Lazy matrix evaluation saves RAM in common analyses
[software
single_cell
stat_ml
]
MatrixLazyEval
is an R package for “lazy evaluation” of matrices, which can help save time and memory by being smarter about common tasks like:
- scaling rows/colums
- shifting rows/columns
- extracting residuals after linear regression
- multiplying matrices
- composing multiple such operations
- performing approximate PCA and SVD’s
See https://github.com/ekernf01/MatrixLazyEval to try it out.
How does it work?
Can you spot the difference between \((Xv) - \mathbf 1(m^Tv)\) and \((X - \mathbf 1 m^T)v\)?
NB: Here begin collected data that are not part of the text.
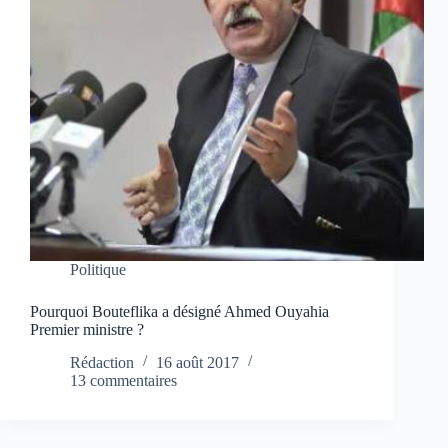
Politique
Pourquoi Bouteflika a désigné Ahmed Ouyahia
Premier ministre ?
Rédaction
16 août 2017
13 commentaires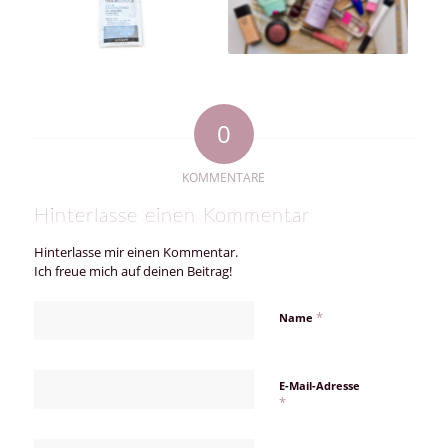
0
KOMMENTARE
Hinterlasse einen Kommentar
Hinterlasse mir einen Kommentar.
Ich freue mich auf deinen Beitrag!
*
Name
E-Mail-Adresse
*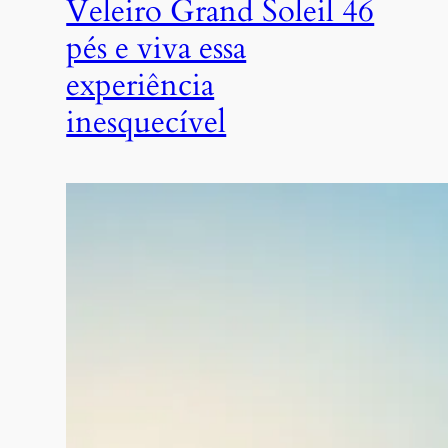
Veleiro Grand Soleil 46
pés e viva essa
experiência
inesquecível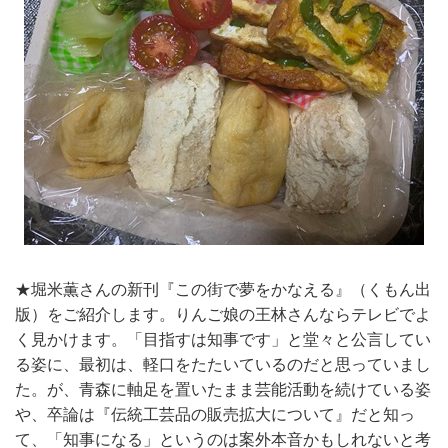
★堀米薫さんの新刊『この街で夢をかなえる』（くもん出
版）をご紹介します。りんご娘の王林さんならテレビでよ
く見かけます。「目指すは知事です」と堂々と公言してい
る姿に、最初は、軽口をたたいているのだと思っていまし
た。が、青森に軸足を置いたまま芸能活動を続けている姿
や、卒論は『伝統工芸品の販売拡大について』だと知っ
て、「知事になる」というのは案外本音かもしれないと考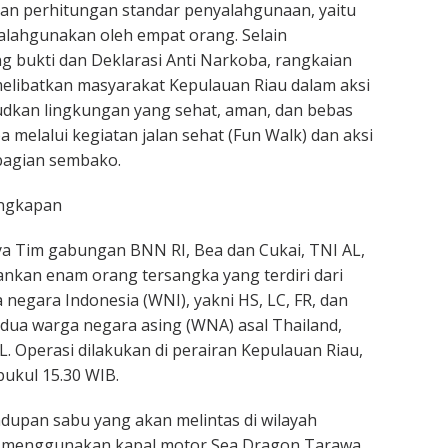
an perhitungan standar penyalahgunaan, yaitu
alahgunakan oleh empat orang. Selain
 bukti dan Deklarasi Anti Narkoba, rangkaian
 melibatkan masyarakat Kepulauan Riau dalam aksi
kan lingkungan yang sehat, aman, dan bebas
 melalui kegiatan jalan sehat (Fun Walk) dan aksi
bagian sembako.
ungkapan
a Tim gabungan BNN RI, Bea dan Cukai, TNI AL,
nkan enam orang tersangka yang terdiri dari
negara Indonesia (WNI), yakni HS, LC, FR, dan
dua warga negara asing (WNA) asal Thailand,
L. Operasi dilakukan di perairan Kepulauan Riau,
pukul 15.30 WIB.
dupan sabu yang akan melintas di wilayah
a menggunakan kapal motor Sea Dragon Tarawa,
In certain realistic situations, the result is more or less the same, but the memory requirements can differ by gigabytes.
Suppose you have a 60,000 by 30,000 sparse matrix X. You want to center each column of X to form a new matrix Z. Then you want to compute Zv for some vector v. This closely mimics what happens when you run PCA. The first step can be written $Z = X - \mathbf 1 m^T$, where $m$ are the means and $\mathbf 1$ is a column vector of $1’s$. If you center the columns naively, almost none of the zeroes will be preserved. Your matrix will be dense, and it will occupy >14GB of memory (1.8e9 doubles; 8 bytes per double). To avoid this, you can distribute $v$ to avoid ever storing $Z$: compute $(Xv) - \mathbf 1(m^Tv)$, where m is a row vector containing the column means of X. This consumes little memory beyond what is already used to store the data.